Брессинджер невесело улыбнулся. Он, похоже, пребывал в том кислом настроении, которое часто одолевало его, когда он оказывался в присутствии облеченных властью людей. Несмотря на то, кем он был и чем занимался, пристав так и не смог избавиться от своей неприязни к Аутуну.
– Боюсь, что я не смогу оценить его по достоинству.
– Очень жаль, – сказал Янсен. – Что ж, в таком случае вам придется поверить мне на слово, что вино очень хорошее. Ваше здоровье.
Мы безрадостно подняли бокалы и выпили. Вино оказалось исключительно хорошим.
– Вы приехали прямиком из Совы? – спросил Вонвальт.
– Да, – сказал Янсен. – До меня и до большинства сенаторов дошли слухи о том, что вы поцапались с неманцем Бартоломью Клавером. Весь этот цирк здорово играет на руку вашим врагам.
Вонвальт сдавил пальцами переносицу.
– Я уже сыт по горло советчиками, которые приходят ко мне и толкуют об этом проклятом человеке. Он опасен.
Янсен указал на Вонвальта своим кубком.
– Он не просто опасен.
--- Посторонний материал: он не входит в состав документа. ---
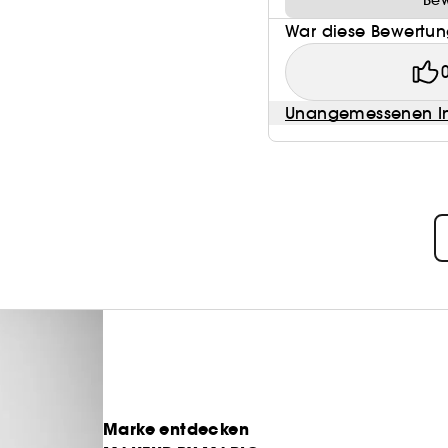
Bew
War diese Bewertung
Unangemessenen In
Marke entdecken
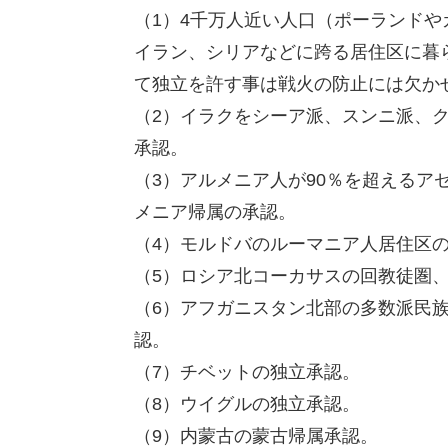
（1）4千万人近い人口（ポーランド
イラン、シリアなどに跨る居住区に暮
て独立を許す事は戦火の防止には欠か
（2）イラクをシーア派、スンニ派、
承認。
（3）アルメニア人が90％を超えるア
メニア帰属の承認。
（4）モルドバのルーマニア人居住区
（5）ロシア北コーカサスの回教徒圏
（6）アフガニスタン北部の多数派民
認。
（7）チベットの独立承認。
（8）ウイグルの独立承認。
（9）内蒙古の蒙古帰属承認。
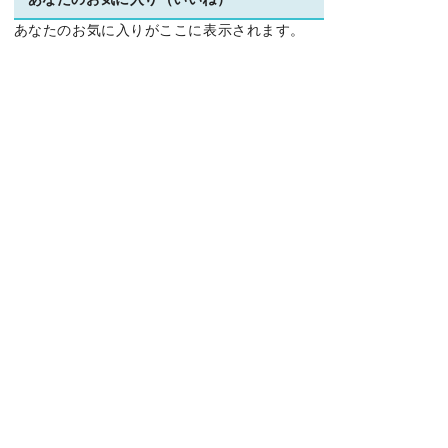
あなたのお気に入り（いいね）
あなたのお気に入りがここに表示されます。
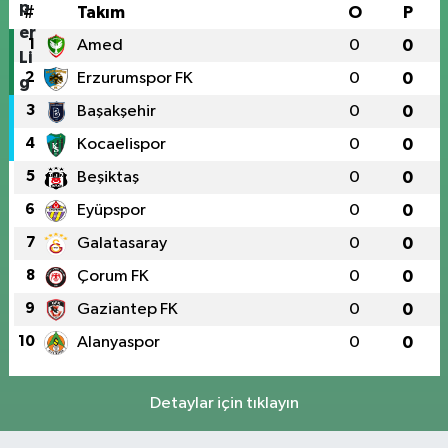
#
Takım
O
P
1
Amed
0
0
2
Erzurumspor FK
0
0
3
Başakşehir
0
0
4
Kocaelispor
0
0
5
Beşiktaş
0
0
6
Eyüpspor
0
0
7
Galatasaray
0
0
8
Çorum FK
0
0
9
Gaziantep FK
0
0
10
Alanyaspor
0
0
Detaylar için tıklayın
Все гораздо хуже. Неманцы говорят о нем так, словно он – земное воплощение самого Бога-Отца. Куда бы ни пошел этот священник, он получает деньги и новых послушников. Кажется, такого наплыва в ряды храмовников свет еще не видел.
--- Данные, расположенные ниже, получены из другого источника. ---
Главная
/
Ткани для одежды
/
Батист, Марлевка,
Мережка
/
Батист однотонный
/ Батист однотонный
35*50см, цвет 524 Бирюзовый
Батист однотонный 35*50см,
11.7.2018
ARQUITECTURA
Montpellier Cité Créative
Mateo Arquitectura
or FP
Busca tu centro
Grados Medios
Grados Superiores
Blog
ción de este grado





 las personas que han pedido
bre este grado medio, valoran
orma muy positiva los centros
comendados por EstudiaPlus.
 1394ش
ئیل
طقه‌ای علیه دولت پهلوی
– Мне прекрасно известно, чем занимается Бартоломью Клавер. Вы не первый, кто предупреждает меня о нем. Я намереваюсь закончить суд в Долине Гейл, а затем отправиться в Сову и исправить то, что он и его приспешники там наворотили.
– Я очень рад это слышать, – искренне сказал Янсен. – Раз вы столь хорошо осведомлены, вам наверняка известно, что в столице магистр вашего Ордена выставляет себя в некотором роде дураком. Это секрет, но всем известно, что он ведет переговоры с млианарами.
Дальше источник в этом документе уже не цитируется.